Here is the task for the listing below: output exactly the lines from the one containing "ę psychofizyczną." through the one containing "ь такие карты.", and leave out the pictures.
-------- RECORDED DATA
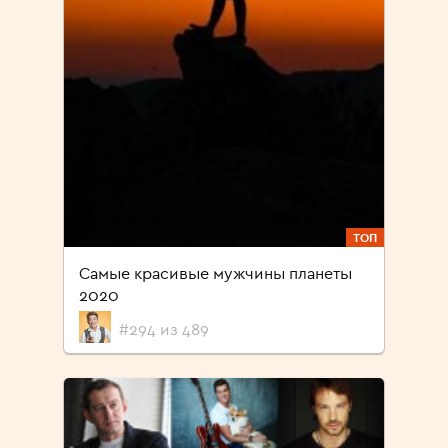
ТОП
Самые красивые мужчины планеты
2020
#294 из 489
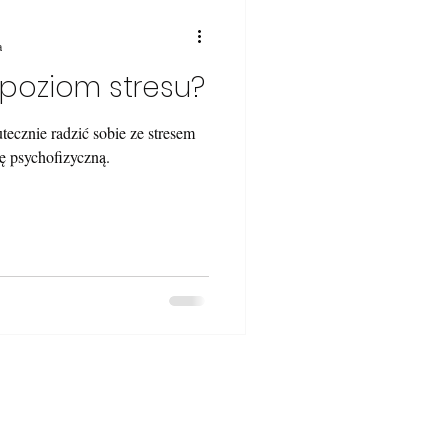
a
 poziom stresu?
tecznie radzić sobie ze stresem
ę psychofizyczną.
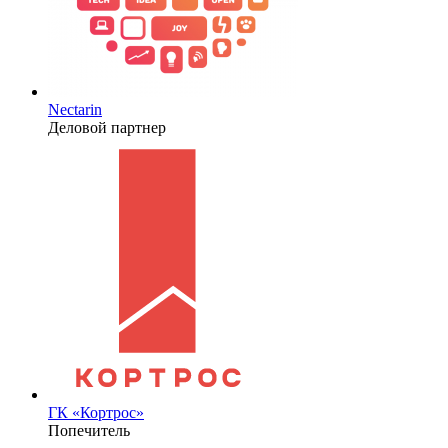
Nectarin
Деловой партнер
ГК «Кортрос»
Попечитель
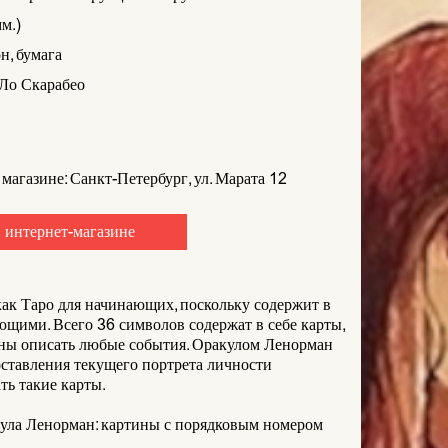
м.)
н, бумага
Ло Скарабео
 магазине: Санкт-Петербург, ул. Марата 12
 интернет-магазине
ак Таро для начинающих, поскольку содержит в
ющими. Всего 36 символов содержат в себе карты,
обны описать любые события. Оракулом Ленорман
оставления текущего портрета личности
ь такие карты.
ула Ленорман: картины с порядковым номером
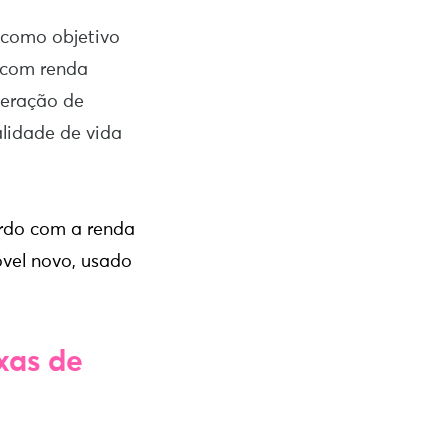
 como objetivo
, com renda
geração de
alidade de vida
rdo com a renda
vel novo, usado
xas de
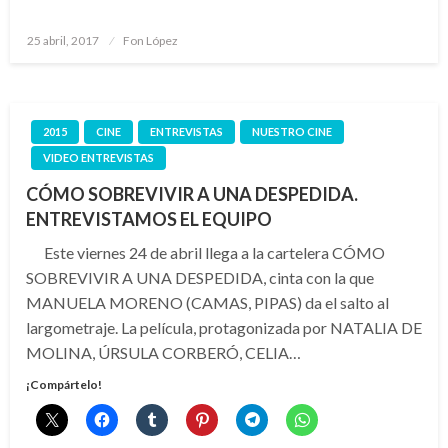
Publicado
25 abril, 2017
Fon López
el
2015
CINE
ENTREVISTAS
NUESTRO CINE
VIDEO ENTREVISTAS
CÓMO SOBREVIVIR A UNA DESPEDIDA.
ENTREVISTAMOS EL EQUIPO
Este viernes 24 de abril llega a la cartelera CÓMO
SOBREVIVIR A UNA DESPEDIDA, cinta con la que
MANUELA MORENO (CAMAS, PIPAS) da el salto al
largometraje. La película, protagonizada por NATALIA DE
MOLINA, ÚRSULA CORBERÓ, CELIA…
¡Compártelo!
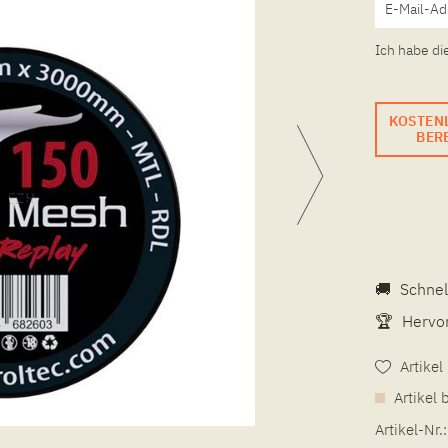
Ich habe di
KOSTEN
BERE
🚚
Schnel
🏆
Hervor
Artike
Artikel 
Artikel-Nr.:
----------------
-- REPLY TO THE EXERCISE --
ę psychofizyczną.
Nectarin
Деловой партнер
ГК «Кортрос»
Попечитель
м.)
н, бумага
Ло Скарабео
 магазине: Санкт-Петербург, ул. Марата 12
 интернет-магазине
ак Таро для начинающих, поскольку содержит в
ющими. Всего 36 символов содержат в себе карты,
обны описать любые события. Оракулом Ленорман
оставления текущего портрета личности
ь такие карты.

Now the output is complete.